Tuesday, 8 March 2011
What’s happening in our neighbourhood
First, there was this article on the Greek minority in Lebanon – which according to the author amounts to some seven percent of the Lebanese population. The author claims that of all the ethnic groups in Lebanon, the Greeks are the worst organised and the most prone to Arabisation, to Arab propaganda that they are not Greeks but Syrians, proto-Arabs or pre-Islamic Arabs. The author makes a plea for Greeks in Lebanon to establish their own political party and protect their ethnicity and identity, which goes back to Hellenistic and Byzantine times.
The story is further proof of Hellenism’s retreat and Greece’s indifference to those Greeks beyond the borders of the Greek state. It’s also worth pointing out that Greeks from Cyprus should feel a special affinity for the Lebanese Greeks because many Cypriots are descended from the Greek communities of the Levant, which fled the Arab invasions and found refuge in Cyprus.
Secondly, I read Kathimerini editor Alexis Papachelas’ interview with Ahmet Davoutoglu, on the eve of the Turkish foreign minister’s visit to Greece. The interview covers the Aegean – including Davoutoglu’s assertion that Kastellorizo is not an Aegean but a Mediterranean issue – Turkey’s vision for itself and energy and economic co-operation between Greece and Turkey.
You’ll have to wait until the last paragraph to find Papachelas asking Davoutoglu something about Greece’s so-called number one foreign policy issue, i.e.
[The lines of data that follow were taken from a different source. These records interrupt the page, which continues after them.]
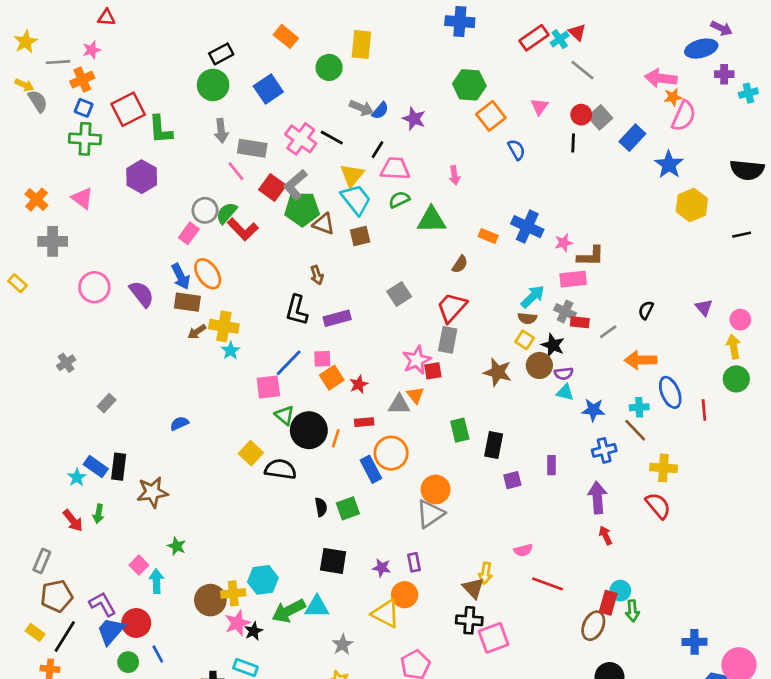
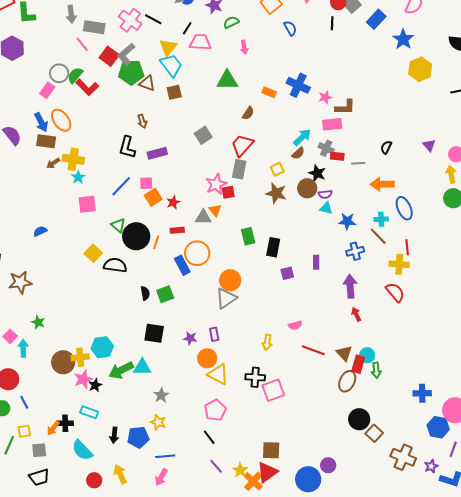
green semicircle: (399, 200) -> (231, 22), moved
brown semicircle: (527, 318) -> (298, 153), turned -48
gray line: (608, 332) -> (358, 163), turned 32
yellow square: (525, 340) -> (277, 169), moved, turned 32
pink square: (268, 387) -> (87, 204), moved
red line: (704, 410) -> (407, 247), moved
brown triangle: (473, 588) -> (344, 353), moved
yellow triangle: (386, 614) -> (218, 374), moved

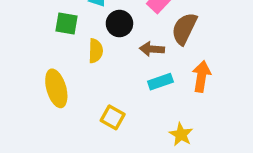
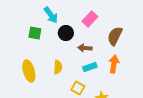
brown semicircle: (184, 29) -> (115, 36), moved
yellow semicircle: (96, 51) -> (58, 67), moved
yellow square: (113, 117) -> (78, 88), moved

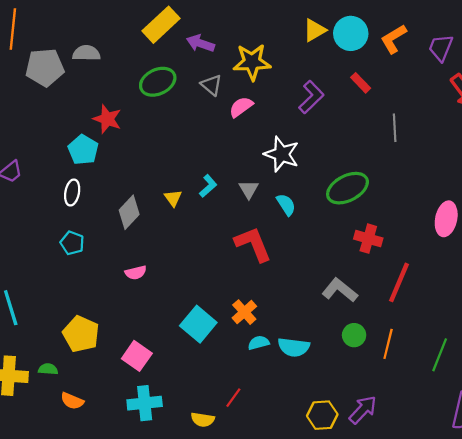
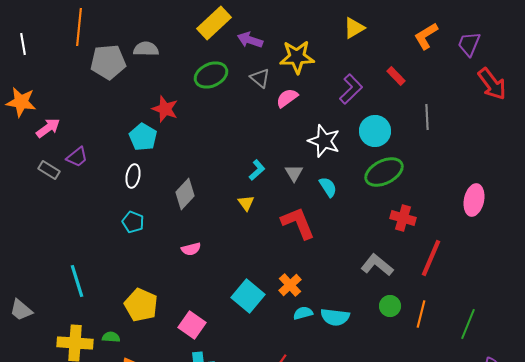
cyan circle: (351, 33) -> (375, 131), moved
yellow triangle: (173, 198) -> (246, 203), moved

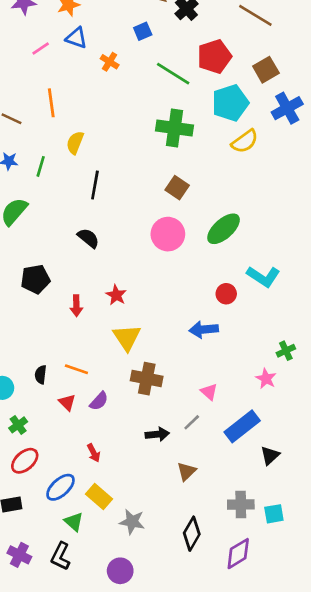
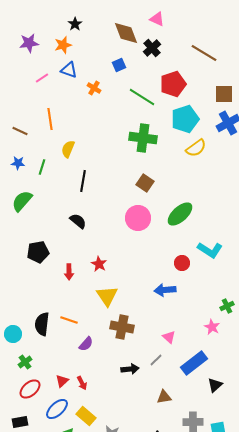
brown square: (266, 70) -> (224, 94), moved, turned 30
black semicircle: (41, 375) -> (42, 324), size x1.6
red triangle: (67, 402) -> (62, 381), moved, turned 32
brown triangle: (186, 471) -> (164, 397), moved, turned 35

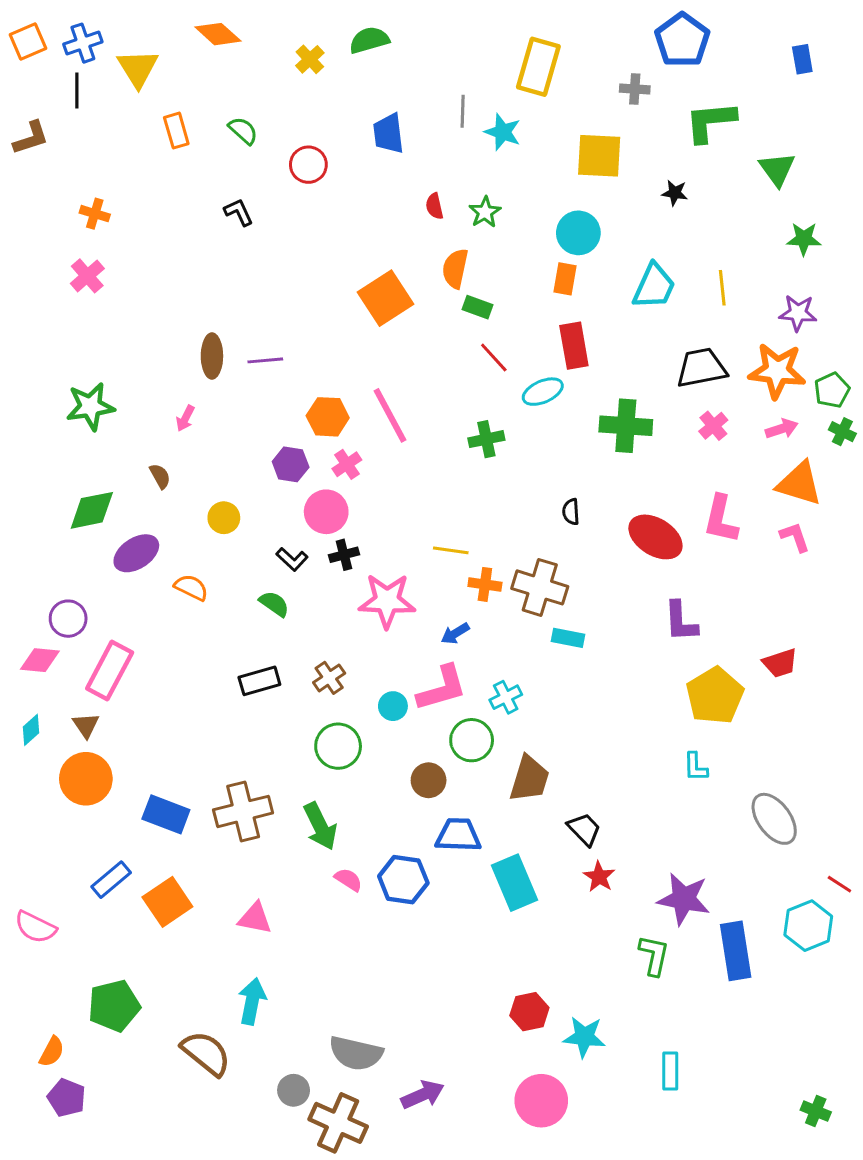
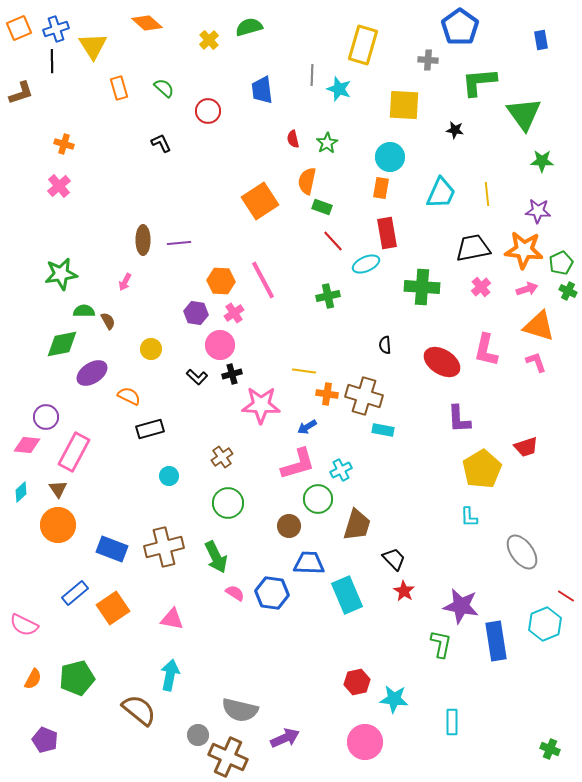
green triangle: (777, 169) -> (524, 114), size x1.4
green semicircle: (274, 604) -> (84, 311), moved, turned -35
black rectangle: (259, 681) -> (150, 429), moved
cyan circle: (393, 706) -> (169, 476), moved
orange semicircle: (52, 1052) -> (33, 679), moved

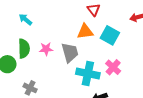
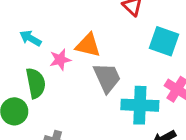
orange triangle: (85, 32) -> (88, 45), moved, turned 30
pink star: (46, 49) -> (60, 60), moved

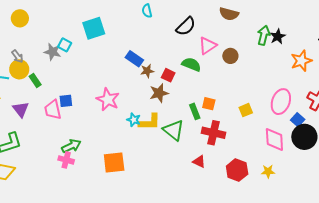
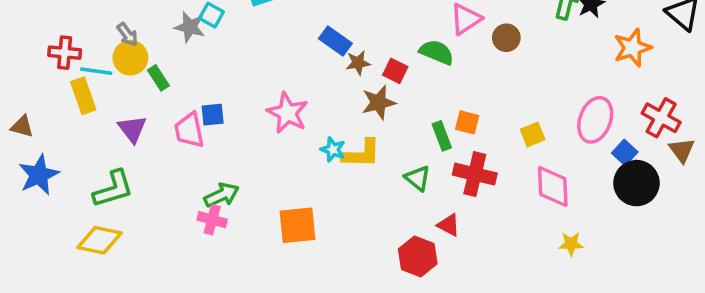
green triangle: (174, 130) -> (418, 178), moved, size x0.7
pink diamond: (274, 139) -> (553, 187), moved
red hexagon: (237, 170) -> (418, 256), moved

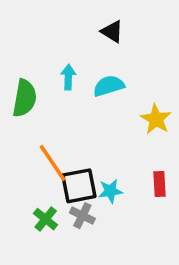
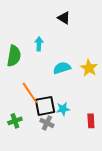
cyan semicircle: (109, 86) -> (62, 68), moved
red rectangle: (159, 184) -> (91, 121), moved
green cross: (46, 219) -> (15, 121), moved, turned 32

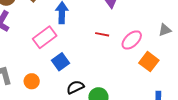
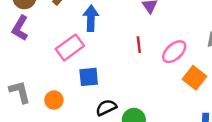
red line: (102, 34) -> (139, 45), turned 72
blue square: (60, 62) -> (89, 77), turned 30

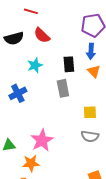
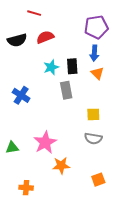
red semicircle: (42, 35) -> (45, 37), turned 114
cyan star: (35, 65) -> (51, 67), moved
blue cross: (18, 93) -> (21, 95), turned -30
orange star: (31, 163) -> (61, 166), moved

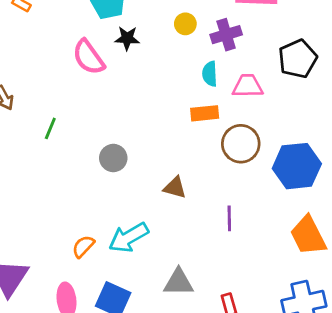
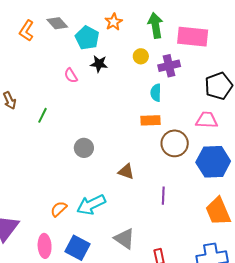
pink semicircle: (89, 57) -> (71, 76), size x0.6
pink trapezoid: (248, 86) -> (207, 120), moved
green line: (50, 128) -> (43, 115), moved
gray triangle: (179, 282) -> (124, 239), turned 30

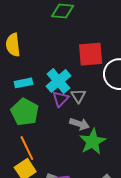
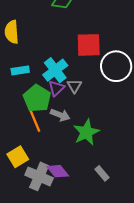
green pentagon: (25, 112) -> (37, 98), moved
gray arrow: (79, 124) -> (60, 115), moved
orange line: (27, 148) -> (34, 120), moved

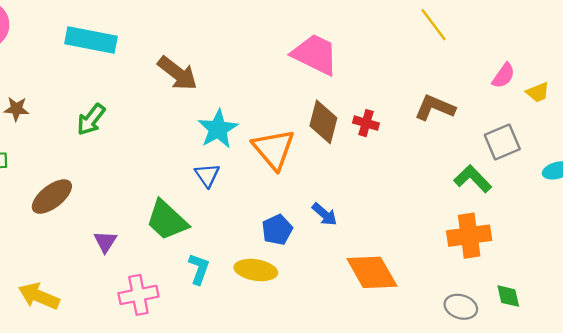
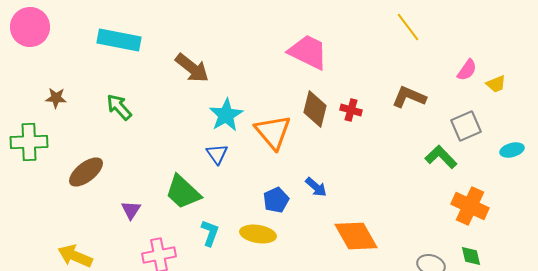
green arrow: (91, 119) -> (119, 107), turned 100
orange cross: (469, 236) -> (470, 206), moved, turned 33

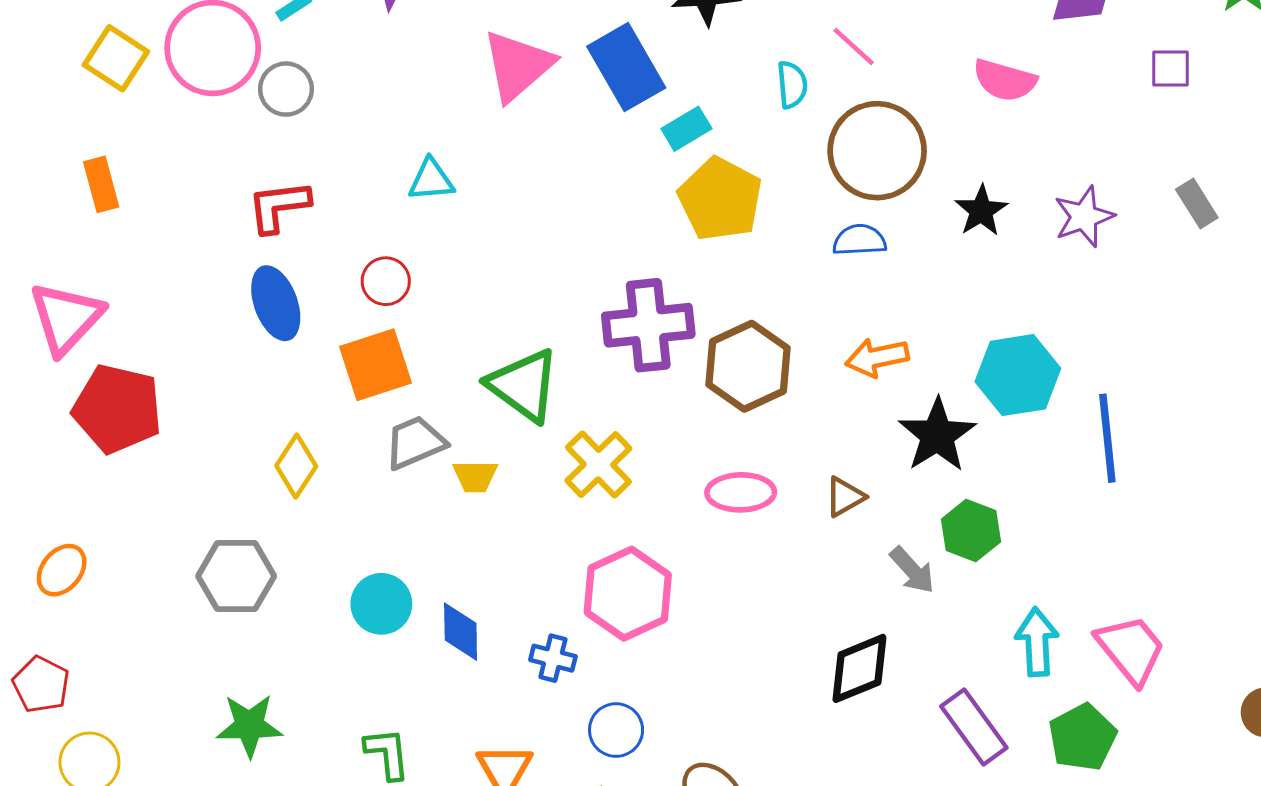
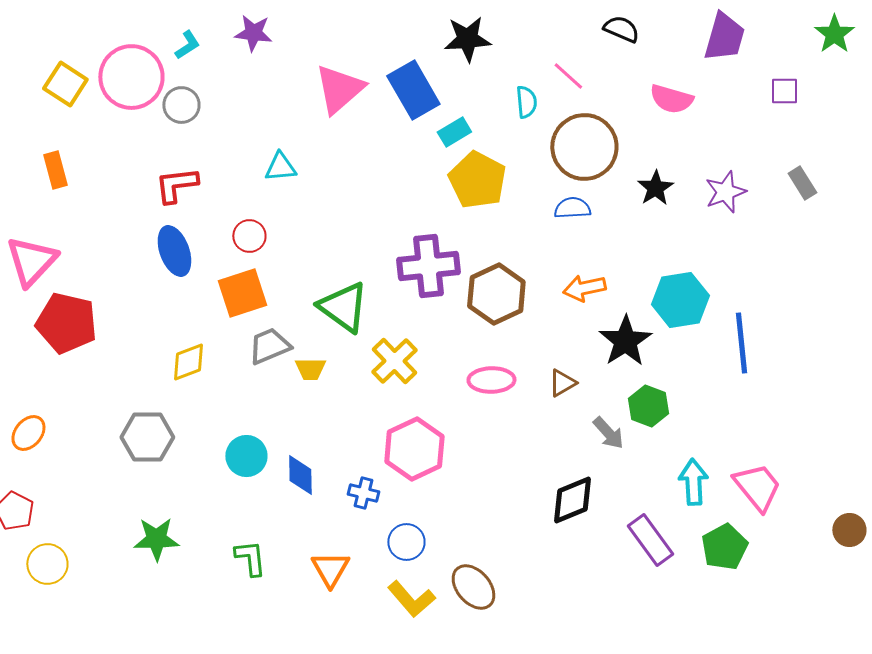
yellow diamond: (296, 466) -> (188, 362), turned 36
Cyprus, and then Cyprus is only mentioned in relation to the Turkish Cypriot protests against Ankara, giving Davoutoglu the opportunity to reassure Papachelas that there is no rift between Turkey and the TRNC – the ‘TRNC’ is referred to in the piece without caveats, as if it were a de jure entity.
I note that Kathimerini, Papachelas and Skai TV are from the same stable and the underlying servility of the interview provides us with clear proof as to what Skai’s infamous series on the 1821 revolution is driving at: Greece sacrificing its national interests and watering down its national identity in order to achieve ‘reconciliation’ with Turkey.
And, finally, I read this piece in the Cyprus edition of Kathimerini. It refers to contacts and briefings Cypriot journalists have been given by senior Israeli officials in light of President Christofias’ upcoming official visit to the Jewish state. (The fact that the communist Christofias is even making such a visit is extraordinary and tells us the extent of the changes in strategic relations taking place in the Eastern Mediterranean).
The article reveals Israeli fears that the neighbourhood is becoming more threatening and their hopes for stronger relations with Greece and Cyprus, especially in the energy field given the significant hydrocarbon finds in the Israeli and Cypriot EEZs. The article also says that not all Israeli officials have given up hopes for rapprochement with Turkey, but there are others not so optimistic, believing that Turkey, under Erdogan, has set itself firmly on an Islamic course:
‘Regarding Turkey’s European accession process, it is believed in Israel that Turkey is not serious about entering the EU. Instead, Erdogan and his party are using the European card to weaken the military and the Kemalist elite…
‘After the [June] elections in Turkey, and if Erdogan emerges completely victorious, then Turkey will make a significant turn towards a clear Islamic outlook, which will take Turkey further away from Europe. Such a turn might also lead to Turkey adopting a stance on Cyprus outside of the parameters the UN has set for a Cyprus solution.’